With so many taquerias and street stalls to choose from, I asked my Airbnb host for recommendations and headed to El Tizoncito in the hip Condesa neighborhood per her suggestion. Bright red chili pepper lights strung overhead marked my destination. Their tacos al pastor burst with juicy, thinly sliced pork shoulder peppered with crispy bits from the trompo.

With my first bite, the marinade’s tartness from the pineapple and kick from the chili peppers came through. I added a dash of their house-made green salsa for even more zing. After polishing off a few street tacos and chatting with the friendly vendor, I was already planning my next visit.

Banh Mi in Ho Chi Minh City, Vietnam

The streets of Ho Chi Minh City buzz with motorbikes and tantalize with mouthwatering aromas. Vietnam’s largest metropolis is divided into districts, each with its own vibe and personality. I explored the city by foot, wandering tree-lined boulevards past French colonial buildings, then plunged into chaotic markets. There I found banh mi – this Vietnamese street food of baguette stuffed with meats, pâté, pickled veggies, cilantro and chili mayo.

Though it seems like a sandwich clash – Eastern ingredients tucked into a French baguette – the combo works deliciously. Banh mi emerged under French colonial rule when local bakers substituted rice flour for some of the wheat flour to create a lighter, fluffier baguette. Once street vendors got hold of it, the banh mi developed into a Vietnamese staple.

Eager to try my first authentic banh mi, I headed to Ben Thanh Market, a sprawling indoor/outdoor market and Ho Chi Minh City institution since the early 1900s. Vendors at individual food stalls held out samples to entice me as I passed. I chose a busy stall where locals were crowding around and ordered the grilled pork banh mi.

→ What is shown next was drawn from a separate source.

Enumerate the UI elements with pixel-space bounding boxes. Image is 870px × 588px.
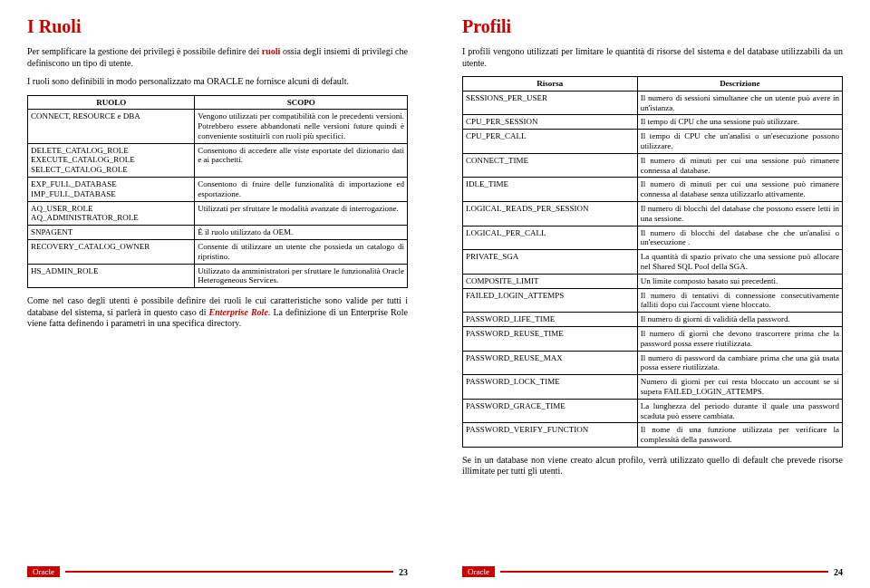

The bread crunched when I bit in, giving way to the sweet and salty pork, crunchy pickled carrot and daikon radish, cilantro, and chili sauce. For less than $2, it was one of the most delicious sandwiches I’d ever eaten. I ended up grabbing a second to enjoy later as I wandered the market’s maze of stalls.

Isi Ewu in Lagos, Nigeria

Lagos, Nigeria is Africa’s largest city, a high-energy megalopolis on the Atlantic known for its legendary traffic jams. But I discovered that some of the best finds are at the city’s busy intersections. When traffic is gridlocked, vendors touting trays of food weave between cars peddling homemade snacks and drinks to idle drivers. That’s where I first encountered isi ewu, a Nigerian street food specialty of spicy grilled goat heads originating in the Eastern region.

I was hesitant when my guide Ade suggested trying isi ewu from a vendor at a choked intersection. But trusting his recommendation, I followed him out of the air-conditioned car into the humid Lagos air. The scent of spices and smoke drew me in despite my initial reservations.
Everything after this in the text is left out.